**Task goal**
Exclude the pictures, then restate exactly each line of the data below from the first through the line containing "2021-11-23 12:14".

**Records to use**
BEGIN
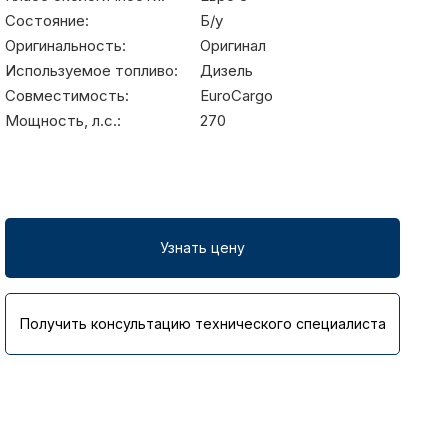
Состояние:
Б/у
Оригинальность:
Оригинал
Используемое топливо:
Дизель
Совместимость:
EuroCargo
Мощность, л.с.:
270
Узнать цену
Получить консультацию технического специалиста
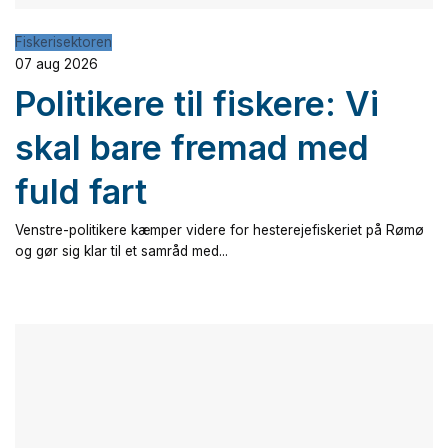
Fiskerisektoren
07 aug 2026
Politikere til fiskere: Vi
skal bare fremad med
fuld fart
Venstre-politikere kæmper videre for hesterejefiskeriet på Rømø
og gør sig klar til et samråd med...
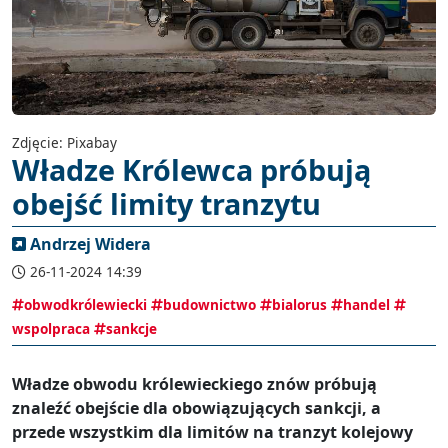
Zdjęcie: Pixabay
Władze Królewca próbują
obejść limity tranzytu
Andrzej Widera
26-11-2024 14:39
obwodkrólewiecki
budownictwo
bialorus
handel
wspolpraca
sankcje
Władze obwodu królewieckiego znów próbują
znaleźć obejście dla obowiązujących sankcji, a
przede wszystkim dla limitów na tranzyt kolejowy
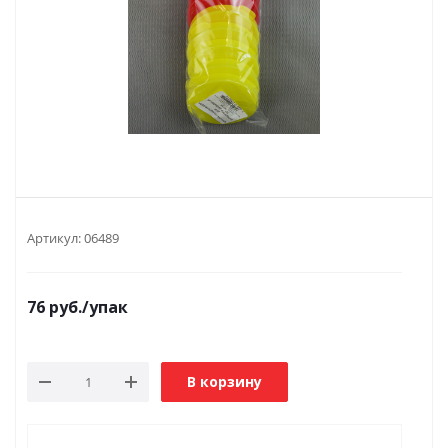
Артикул:
06489
76
руб.
/упак
В корзину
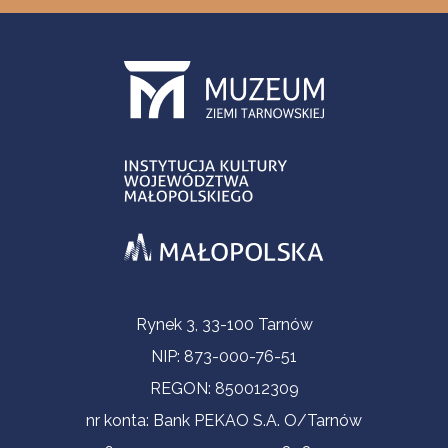
Informacje kontaktowe
Rynek 3, 33-100 Tarnów
NIP: 873-000-76-51
REGON: 850012309
nr konta: Bank PEKAO S.A. O/Tarnów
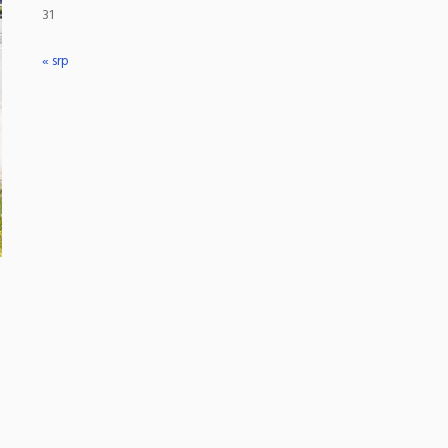
31
« srp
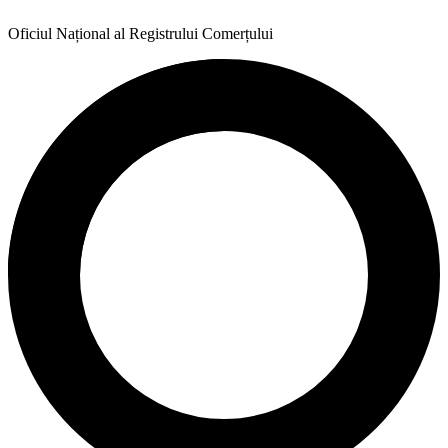
Oficiul Național al Registrului Comerțului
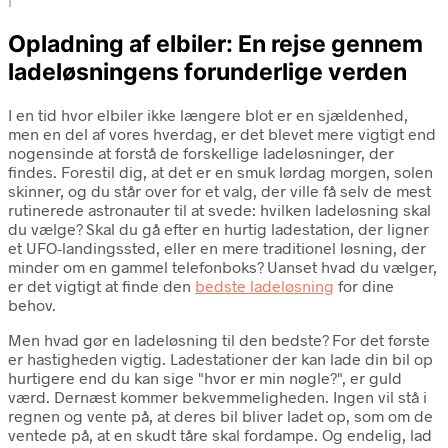
i
Opladning af elbiler: En rejse gennem
ladeløsningens forunderlige verden
I en tid hvor elbiler ikke længere blot er en sjældenhed,
men en del af vores hverdag, er det blevet mere vigtigt end
nogensinde at forstå de forskellige ladeløsninger, der
findes. Forestil dig, at det er en smuk lørdag morgen, solen
skinner, og du står over for et valg, der ville få selv de mest
rutinerede astronauter til at svede: hvilken ladeløsning skal
du vælge? Skal du gå efter en hurtig ladestation, der ligner
et UFO-landingssted, eller en mere traditionel løsning, der
minder om en gammel telefonboks? Uanset hvad du vælger,
er det vigtigt at finde den
bedste ladeløsning
for dine
behov.
Men hvad gør en ladeløsning til den bedste? For det første
er hastigheden vigtig. Ladestationer der kan lade din bil op
hurtigere end du kan sige "hvor er min nøgle?", er guld
værd. Dernæst kommer bekvemmeligheden. Ingen vil stå i
regnen og vente på, at deres bil bliver ladet op, som om de
ventede på, at en skudt tåre skal fordampe. Og endelig, lad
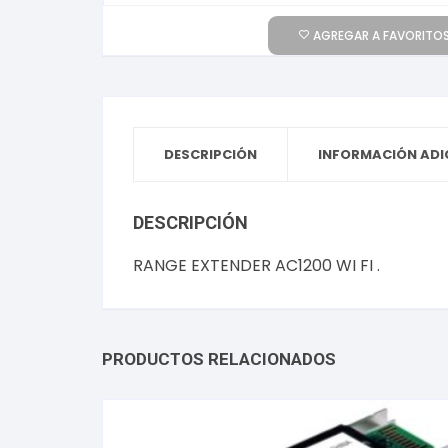
AGREGAR A FAVORITOS
DESCRIPCIÓN
INFORMACIÓN ADI
DESCRIPCIÓN
RANGE EXTENDER AC1200 WI FI .
PRODUCTOS RELACIONADOS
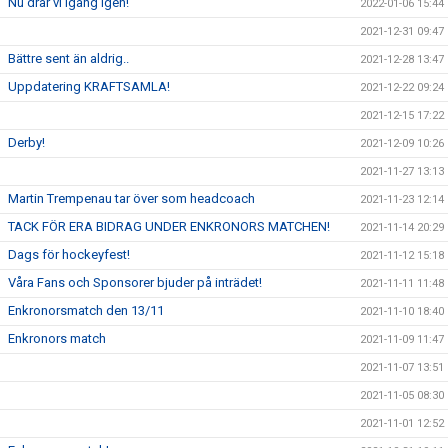
Nu drar vi igång igen!
2022-01-06 15:44
2021-12-31 09:47
Bättre sent än aldrig..
2021-12-28 13:47
Uppdatering KRAFTSAMLA!
2021-12-22 09:24
2021-12-15 17:22
Derby!
2021-12-09 10:26
2021-11-27 13:13
Martin Trempenau tar över som headcoach
2021-11-23 12:14
TACK FÖR ERA BIDRAG UNDER ENKRONORS MATCHEN!
2021-11-14 20:29
Dags för hockeyfest!
2021-11-12 15:18
Våra Fans och Sponsorer bjuder på inträdet!
2021-11-11 11:48
Enkronorsmatch den 13/11
2021-11-10 18:40
Enkronors match
2021-11-09 11:47
2021-11-07 13:51
2021-11-05 08:30
2021-11-01 12:52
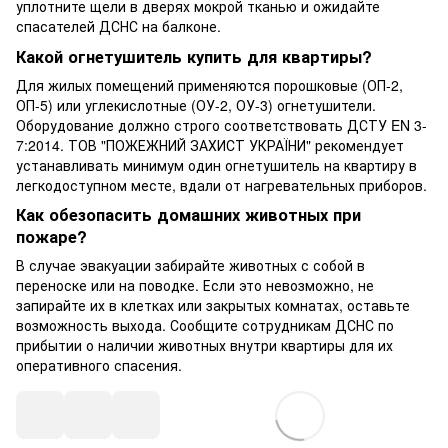
уплотните щели в дверях мокрой тканью и ожидайте
спасателей ДСНС на балконе.
Какой огнетушитель купить для квартиры?
Для жилых помещений применяются порошковые (ОП-2,
ОП-5) или углекислотные (ОУ-2, ОУ-3) огнетушители.
Оборудование должно строго соответствовать ДСТУ EN 3-
7:2014. ТОВ "ПОЖЕЖНИЙ ЗАХИСТ УКРАЇНИ" рекомендует
устанавливать минимум один огнетушитель на квартиру в
легкодоступном месте, вдали от нагревательных приборов.
Как обезопасить домашних животных при
пожаре?
В случае эвакуации забирайте животных с собой в
переноске или на поводке. Если это невозможно, не
запирайте их в клетках или закрытых комнатах, оставьте
возможность выхода. Сообщите сотрудникам ДСНС по
прибытии о наличии животных внутри квартиры для их
оперативного спасения.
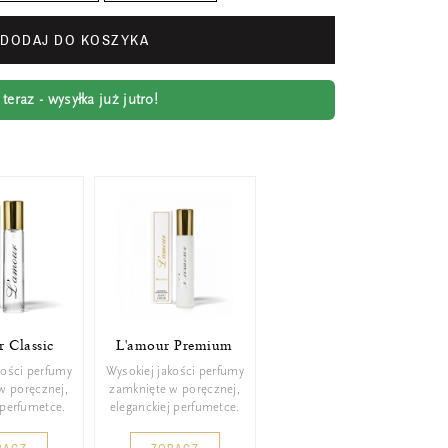
DODAJ DO KOSZYKA
eraz - wysyłka już jutro!
 Classic
L'amour Premium
kości perfumy
Wysokiej jakości perfumy
w poręcznej,
zamknięte w poręcznej,
 perfumetce.
eleganckiej perfumetce.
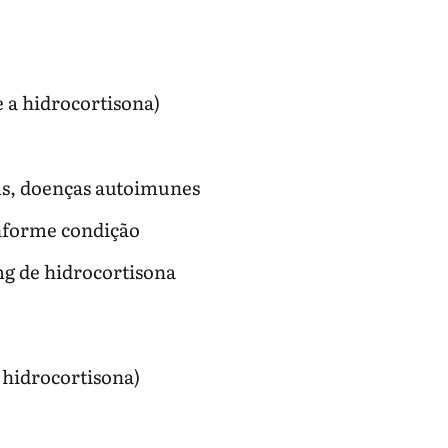
 a hidrocortisona)
us, doenças autoimunes
nforme condição
g de hidrocortisona
 hidrocortisona)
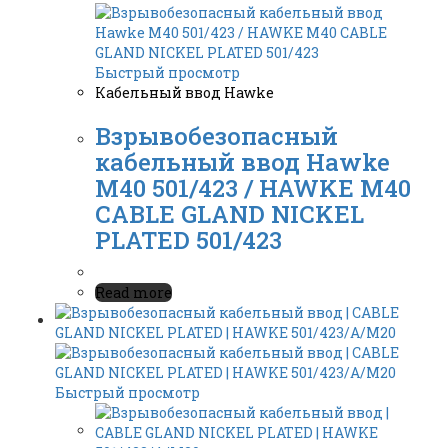
Быстрый просмотр
Кабельный ввод Hawke
Взрывобезопасный
кабельный ввод Hawke
M40 501/423 / HAWKE M40
CABLE GLAND NICKEL
PLATED 501/423
Read more
Быстрый просмотр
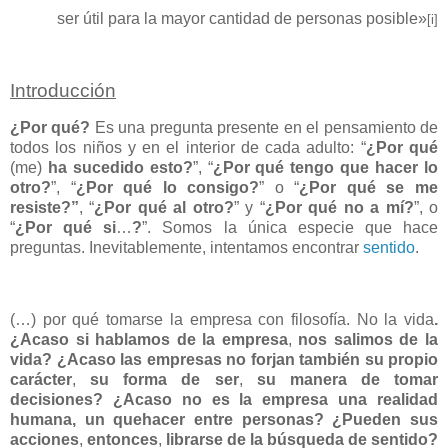
ser útil para la mayor cantidad de personas posible»
[i]
Introducción
¿Por qué?
Es una pregunta presente en el pensamiento de
todos los niños y en el interior de cada adulto: “
¿Por qué
(me)
ha sucedido esto?
”, “
¿Por qué tengo que hacer lo
otro?
”, “
¿Por qué lo consigo?
” o “
¿Por qué se me
resiste?”
, “
¿Por qué al otro?
” y “
¿Por qué no a mí?
”, o
“
¿Por qué si
…
?
”. Somos la única especie que hace
preguntas. Inevitablemente, intentamos encontrar
sentido
.
(…) por qué tomarse la empresa con filosofía. No la vida
.
¿Acaso si hablamos de la empresa
,
nos salimos de la
vida?
¿Acaso las empresas no forjan también su propio
carácter
,
su forma de ser
,
su manera de tomar
decisiones? ¿Acaso no es la empresa una realidad
humana, un quehacer entre personas?
¿Pueden sus
acciones
,
entonces
,
librarse de la búsqueda de sentido?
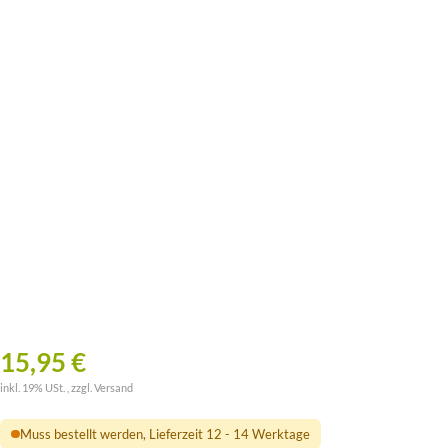
15,95 €
inkl. 19% USt. , zzgl.
Versand
Muss bestellt werden, Lieferzeit 12 - 14 Werktage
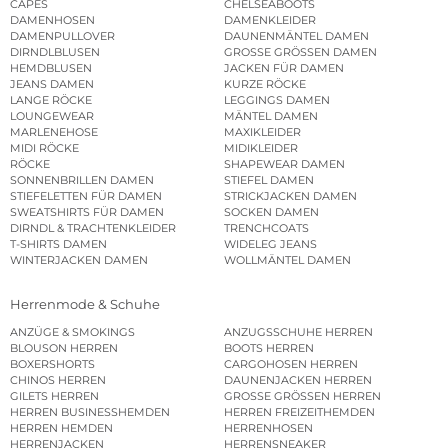
CAPES
CHELSEABOOTS
DAMENHOSEN
DAMENKLEIDER
DAMENPULLOVER
DAUNENMÄNTEL DAMEN
DIRNDLBLUSEN
GROSSE GRÖSSEN DAMEN
HEMDBLUSEN
JACKEN FÜR DAMEN
JEANS DAMEN
KURZE RÖCKE
LANGE RÖCKE
LEGGINGS DAMEN
LOUNGEWEAR
MÄNTEL DAMEN
MARLENEHOSE
MAXIKLEIDER
MIDI RÖCKE
MIDIKLEIDER
RÖCKE
SHAPEWEAR DAMEN
SONNENBRILLEN DAMEN
STIEFEL DAMEN
STIEFELETTEN FÜR DAMEN
STRICKJACKEN DAMEN
SWEATSHIRTS FÜR DAMEN
SOCKEN DAMEN
DIRNDL & TRACHTENKLEIDER
TRENCHCOATS
T-SHIRTS DAMEN
WIDELEG JEANS
WINTERJACKEN DAMEN
WOLLMÄNTEL DAMEN
Herrenmode & Schuhe
ANZÜGE & SMOKINGS
ANZUGSSCHUHE HERREN
BLOUSON HERREN
BOOTS HERREN
BOXERSHORTS
CARGOHOSEN HERREN
CHINOS HERREN
DAUNENJACKEN HERREN
GILETS HERREN
GROSSE GRÖSSEN HERREN
HERREN BUSINESSHEMDEN
HERREN FREIZEITHEMDEN
HERREN HEMDEN
HERRENHOSEN
HERRENJACKEN
HERRENSNEAKER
END
**Answer for this exercise**
Состояние:
Б/у
Оригинальность:
Оригинал
Используемое топливо:
Дизель
Совместимость:
EuroCargo
Мощность, л.с.:
270
Узнать цену
Получить консультацию технического специалиста
Fiskerisektoren
07 aug 2026
Politikere til fiskere: Vi
skal bare fremad med
fuld fart
Venstre-politikere kæmper videre for hesterejefiskeriet på Rømø
og gør sig klar til et samråd med...
Zdjęcie: Pixabay
Władze Królewca próbują
obejść limity tranzytu
Andrzej Widera
26-11-2024 14:39
obwodkrólewiecki
budownictwo
bialorus
handel
wspolpraca
sankcje
Władze obwodu królewieckiego znów próbują
znaleźć obejście dla obowiązujących sankcji, a
przede wszystkim dla limitów na tranzyt kolejowy
Артикул:
06489
76
руб.
/упак
В корзину
Informacje kontaktowe
Rynek 3, 33-100 Tarnów
NIP: 873-000-76-51
REGON: 850012309
nr konta: Bank PEKAO S.A. O/Tarnów
31
« srp
Oficiul Național al Registrului Comerțului
i
Opladning af elbiler: En rejse gennem
ladeløsningens forunderlige verden
I en tid hvor elbiler ikke længere blot er en sjældenhed,
men en del af vores hverdag, er det blevet mere vigtigt end
nogensinde at forstå de forskellige ladeløsninger, der
findes. Forestil dig, at det er en smuk lørdag morgen, solen
skinner, og du står over for et valg, der ville få selv de mest
rutinerede astronauter til at svede: hvilken ladeløsning skal
du vælge? Skal du gå efter en hurtig ladestation, der ligner
et UFO-landingssted, eller en mere traditionel løsning, der
minder om en gammel telefonboks? Uanset hvad du vælger,
er det vigtigt at finde den
bedste ladeløsning
for dine
behov.
Men hvad gør en ladeløsning til den bedste? For det første
er hastigheden vigtig. Ladestationer der kan lade din bil op
hurtigere end du kan sige "hvor er min nøgle?", er guld
værd. Dernæst kommer bekvemmeligheden. Ingen vil stå i
regnen og vente på, at deres bil bliver ladet op, som om de
ventede på, at en skudt tåre skal fordampe. Og endelig, lad
AGREGAR A FAVORITOS
DESCRIPCIÓN
INFORMACIÓN ADI
DESCRIPCIÓN
RANGE EXTENDER AC1200 WI FI .
PRODUCTOS RELACIONADOS
Nu drar vi igång igen!
2022-01-06 15:44
2021-12-31 09:47
Bättre sent än aldrig..
2021-12-28 13:47
Uppdatering KRAFTSAMLA!
2021-12-22 09:24
2021-12-15 17:22
Derby!
2021-12-09 10:26
2021-11-27 13:13
Martin Trempenau tar över som headcoach
2021-11-23 12:14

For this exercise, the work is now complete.